> _Given records_
-*-
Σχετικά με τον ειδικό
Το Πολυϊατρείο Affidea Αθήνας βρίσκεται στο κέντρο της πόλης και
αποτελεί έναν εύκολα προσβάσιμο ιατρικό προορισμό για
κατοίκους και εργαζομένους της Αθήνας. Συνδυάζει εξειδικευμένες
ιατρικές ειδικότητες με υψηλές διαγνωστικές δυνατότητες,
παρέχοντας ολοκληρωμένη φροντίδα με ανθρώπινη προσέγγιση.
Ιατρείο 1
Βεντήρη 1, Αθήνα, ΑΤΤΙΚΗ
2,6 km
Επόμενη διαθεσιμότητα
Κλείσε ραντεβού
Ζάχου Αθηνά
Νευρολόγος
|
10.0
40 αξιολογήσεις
-*-
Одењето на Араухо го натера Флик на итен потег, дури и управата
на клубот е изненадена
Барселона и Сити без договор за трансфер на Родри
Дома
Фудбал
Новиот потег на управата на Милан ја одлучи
-*-
> _Task instructions_
Whenever the word "Αθήνας" occurs in a line of the listing above, return that line.

> _Problem solution_
Το Πολυϊατρείο Affidea Αθήνας βρίσκεται στο κέντρο της πόλης και
κατοίκους και εργαζομένους της Αθήνας. Συνδυάζει εξειδικευμένες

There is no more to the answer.